As one active clinically in both a large public hospital for which individuals of low socioeconomic status account for a significant proportion of admissions and in an academic hospital, my experience is that the mystery of disease and difficulty of diagnosis are not as ubiquitous as this book suggests. A desire to give the diagnostic process the feel of a detective story may have influenced this. In this vein, some stories tend to be a little stereotyped: the initial physician or physicians have difficulty with the diagnosis, and then (sometimes just in time) a more experienced and knowledgeable physician provides the correct answer.
An illustration of a medical mystery that should not have been the case is that of the patient with pernicious anemia referred to above. The young patient, Powell, is described as having chest pain, severe anemia, and neuropathy, which was not immediately recognized. Sanders writes, “Although Powell didn’t suffer any permanent harm, it took four visits to the emergency room to get there” (to the diagnosis of pernicious anemia). No one with such serious symptoms can visit an emergency room without a hemogram being obtained. This patient’s hemogram would have shown anemia and almost certainly an elevated mean cell volume. Then perhaps a smear would have been ordered, confirming hypersegmented neutrophils. It is hard to imagine, given the anemia and neuropathy, that pernicious anemia was not suspected on the first ER visit.
I found only the occasional error or oversight in Every patient tells a story. An example is the statement that the murmur of mitral stenosis radiates to the edge of the left chest; mitral insufficiency does this, not stenosis, which is tightly localized. Sanders misses an opportunity to define Münchausen syndrome and leaves out important clinical clues such as ceruloplasmin in a case of Wilson disease and increased ferritin in adult Still’s disease. However, one needs to remember that this is not an exhaustive textbook of medicine.
Sanders is proud to be the medical consultant for the American network television show House M.D., in which the show’s fictional protagonist, Dr. Gregory House, employs a series of unorthodox diagnostic approaches and therapies to resolve the mysterious patient symptoms presented at the opening of each episode. Sanders writes, “In the show, Dr. Gregory House doesn’t value patient history. Indeed, he frequently tells his trainees that they shouldn’t believe their patient’s version of his illness and symptoms because ‘everybody lies.’” Sanders, of course, believes patients’ stories, as the title of her book declares.

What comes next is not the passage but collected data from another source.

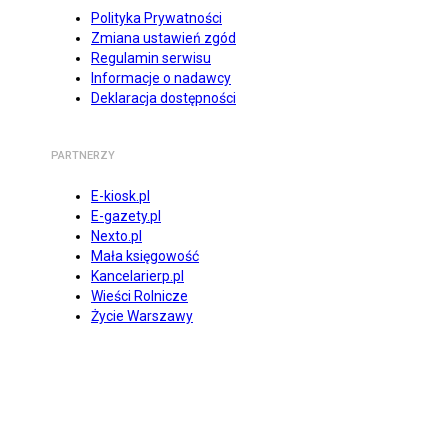
Polityka Prywatności
Zmiana ustawień zgód
Regulamin serwisu
Informacje o nadawcy
Deklaracja dostępności
PARTNERZY
E-kiosk.pl
E-gazety.pl
Nexto.pl
Mała księgowość
Kancelarierp.pl
Wieści Rolnicze
Życie Warszawy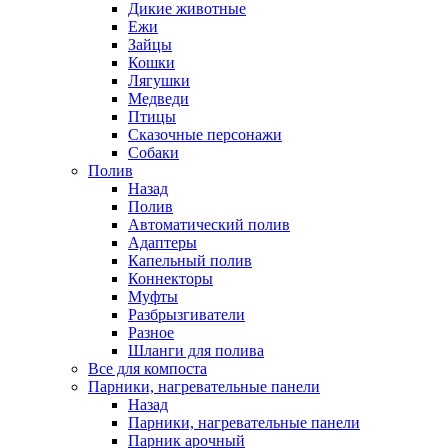
Дикие животные
Ежи
Зайцы
Кошки
Лягушки
Медведи
Птицы
Сказочные персонажи
Собаки
Полив
Назад
Полив
Автоматический полив
Адаптеры
Капельный полив
Коннекторы
Муфты
Разбрызгиватели
Разное
Шланги для полива
Все для компоста
Парники, нагревательные панели
Назад
Парники, нагревательные панели
Парник арочный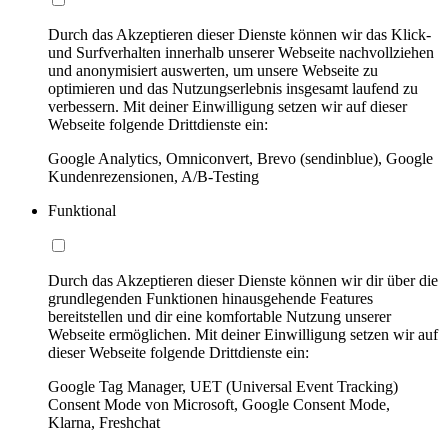
Durch das Akzeptieren dieser Dienste können wir das Klick-
und Surfverhalten innerhalb unserer Webseite nachvollziehen
und anonymisiert auswerten, um unsere Webseite zu
optimieren und das Nutzungserlebnis insgesamt laufend zu
verbessern. Mit deiner Einwilligung setzen wir auf dieser
Webseite folgende Drittdienste ein:
Google Analytics, Omniconvert, Brevo (sendinblue), Google
Kundenrezensionen, A/B-Testing
Funktional
Durch das Akzeptieren dieser Dienste können wir dir über die
grundlegenden Funktionen hinausgehende Features
bereitstellen und dir eine komfortable Nutzung unserer
Webseite ermöglichen. Mit deiner Einwilligung setzen wir auf
dieser Webseite folgende Drittdienste ein:
Google Tag Manager, UET (Universal Event Tracking)
Consent Mode von Microsoft, Google Consent Mode,
Klarna, Freshchat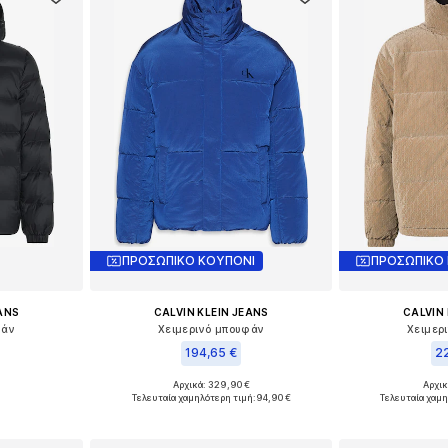
ΠΡΟΣΩΠΙΚΟ ΚΟΥΠΟΝΙ
ΠΡΟΣΩΠΙΚΟ
EANS
CALVIN KLEIN JEANS
CALVIN 
φάν
Χειμερινό μπουφάν
Χειμερ
194,65 €
22
Αρχικά: 329,90 €
Αρχικ
M, L, XL
Διαθέσιμα μεγέθη: S, M, L, XL, XXL
Διαθέσιμα με
Τελευταία χαμηλότερη τιμή:
94,90 €
Τελευταία χαμη
αλάθι
Προσθήκη στο καλάθι
Προσθήκη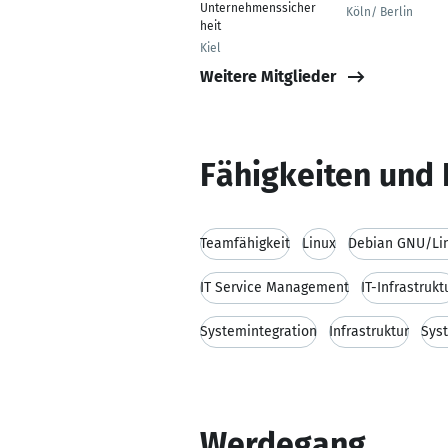
Unternehmenssicher
Köln/ Berlin
heit
Kiel
Weitere Mitglieder
Fähigkeiten und 
Teamfähigkeit
Linux
Debian GNU/Li
IT Service Management
IT-Infrastrukt
Systemintegration
Infrastruktur
Sys
Werdegang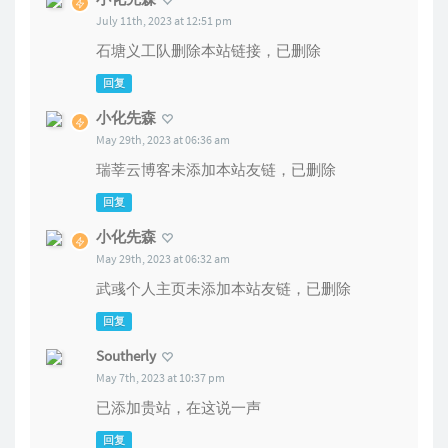
July 11th, 2023 at 12:51 pm
石塘义工队删除本站链接，已删除
回复
小化先森
May 29th, 2023 at 06:36 am
瑞莘云博客未添加本站友链，已删除
回复
小化先森
May 29th, 2023 at 06:32 am
武彧个人主页未添加本站友链，已删除
回复
Southerly
May 7th, 2023 at 10:37 pm
已添加贵站，在这说一声
回复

I respect Sanders as she reveals herself in this book. She seems to love the practice of medicine, as do all true physicians, but she is not overprotective of it — she acknowledges its flaws and expresses her desire and ideas for enhancing our approach to disease diagnosis and patient care. Every patient tells a story is well written, and while it may be a little too technical at times for nonmedical readers and not quite scientific enough at times for physicians, both audiences will likely enjoy it.